State Department officials warned Friday of the potential for renewed violence between Iraqis and an Iranian dissident group living north of Baghdad, citing stalled efforts to relocate the Iranians to a new, temporary home.
Leaders of the Mujaheddin-e Khalq, or MEK, have refused since early May to allow additional convoys to travel from the group’s current Iraqi headquarters, dubbed Camp Ashraf, to a new facility on the grounds of a former U.S. military base near Baghdad, the officials said.
U.S. officials have been encouraging the move as part of a negotiated plan to end a standoff with Iraqi authorities, who contend that the group’s members are in the country illegally. MEK officials, however, have complained about poor conditions at the new camp, ranging from inadequate electricity to poisonous snakes.
While acknowledging logistical problems at the new base, State Department officials on Friday issued an unusual appeal to MEK leaders to end the standoff before a July 20 deadline set by the government of Prime Minister Nouri al-Maliki.
“It is past time for the MEK to recognize that Ashraf is not going to remain an MEK base in Iraq,” Daniel Benjamin, the State Department’s coordinator for counterterrorism, told reporters. “The Iraqi government is committed to closing it, and any plan to wait out the government in the hope that something will change is irresponsible and dangerous.”
MEK officials blame Iraq for the stalemate. After more than two-thirds of Ashraf’s residents moved to the new camp, Iraqis harassed MEK members and deprived them of necessities, a spokesman, Shahin Gobadi, said in an e-mail.
The Iraqi government “aims to make life so intolerable for the residents to coerce them into surrendering to the Iranian regime,” Gobadi said.
The Obama administration has joined U.N. officials in seeking to facilitate the removal of about 3,200 MEK members from Camp Ashraf in what State Department officials say is an effort to prevent a humanitarian crisis. The camp, which was under U.S. protection after the overthrow of Saddam Hussein’s regime, has been attacked twice by Iraqi security forces in clashes that left several MEK members dead.
The State Department has officially designated the MEK as a terrorist organization. Secretary of State Hillary Rodham Clinton is under court order to decide whether to lift the designation by Oct. 1, and she has publicly linked her decision to the MEK’s willingness to complete the move from Ashraf.

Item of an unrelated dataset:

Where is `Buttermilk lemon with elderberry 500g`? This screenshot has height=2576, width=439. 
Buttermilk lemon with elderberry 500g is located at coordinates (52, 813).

Benjamin said MEK leaders appear to falsely believe that the court order compels the State Department to remove the terrorist designation and that they thus perhaps have an opening for retaining their claim on Ashraf. “That conclusion is quite plainly wrong,” he said.
State Department officials acknowledged hearing from MEK supporters — including many powerful U.S. politicians and former national security officials — on the issue but said no amount of outside pressure would sway the department’s decision.
“Any decision, one way or the other, will be made entirely on the merits,” Benjamin said.